Ybarra, a Republican, moved to Idaho in 1996 with a bachelor’s degree in education from West Liberty University in West Virginia and began teaching third grade. She earned a master’s degree in education from the University of Idaho in 2007 and an educational specialist degree, also from the UI. After 11 years of teaching, she became a vice principal, then principal, then district curriculum director before winning her current post of state superintendent.

Ybarra’s first campaign was marred by embarrassing missteps. She admitted to plagiarizing her Democratic opponent’s website and acknowledged never having voted in an Idaho general election. She won narrowly, and disappointed lawmakers with her first budget presentation, which was far lighter on details than is typical. Since then, she’s pointedly stepped up her game, pitching her office as one that exists to serve local school districts, in contrast to predecessor Luna, who was more focused on reshaping Idaho education from the top down. She’s also had a fair amount of turnover among her staff, for which she’s tapped several officials from Mountain Home, where she still lives.

Ybarra said she will seek funding in January for a $20 million school safety plan, an additional boost to teacher pay beyond the current career ladder plans and a “teacher pipeline” initiative aimed at attracting new teachers to rural Idaho districts. She’s no longer proposing the rural schools network that she’s unsuccessfully pitched to lawmakers each of the last four years, without receiving funding for it.

Wilson’s not impressed with Ybarra’s school safety initiative, saying it merely duplicates some of the efforts already being pushed through the state Office of School Safety and Security, which state lawmakers created in 2016.

“I’ve been meeting with them regularly,” Wilson said. “I’ve learned so much.

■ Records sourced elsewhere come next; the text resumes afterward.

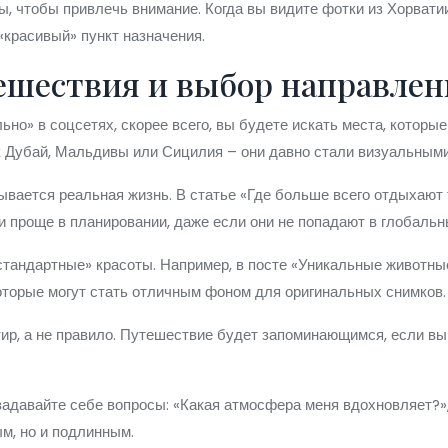
, чтобы привлечь внимание. Когда вы видите фотки из Хорвати
«красивый» пункт назначения.
тешествия и выбор направлен
ьно» в соцсетях, скорее всего, вы будете искать места, котор
ак Дубай, Мальдивы или Сицилия – они давно стали визуальным
рывается реальная жизнь. В статье «Где больше всего отдыхают 
и проще в планировании, даже если они не попадают в глобальн
стандартные» красоты. Например, в посте «Уникальные животные
которые могут стать отличным фоном для оригинальных снимков.
тир, а не правило. Путешествие будет запоминающимся, если вы
задавайте себе вопросы: «Какая атмосфера меня вдохновляет?»,
ым, но и подлинным.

No. 1, they talk about prevention.”

Wilson said Ybarra’s school safety measure would be a waste of tax dollars.

“I never thought I would be the fiscal conservative in this race, but in this one I am,” Wilson said. “Why would you spend all of that money to duplicate what is already being done by another taxpayer-funded office?”

She deemed the proposal “ignorant and ill-planned and wasteful spending,” and compared it to a saying she heard when she volunteered for several weeks at an orphanage in Africa. “They say, ‘We love election time, because in election time the electricity works and the roads get fixed,’ ” Wilson said.

Wilson lists her priorities as improving student learning; retaining and recruiting great teachers; and investing in public preschool.

“I do know what works in a classroom,” she said.

Ybarra says, “I plan to maintain my ‘service first’ agenda with Idaho’s school districts.” On her campaign website, she said, “We bring strong collaboration, strong community support and a fiscally conservative way of doing business.”

She said of her opponent, “We’re on two ends of the political arena.”

“I don’t have that learning curve coming into office,” Ybarra said. “I’ve already gotten past that, and it’s a big job. … That’s what sets me apart from my opponent.”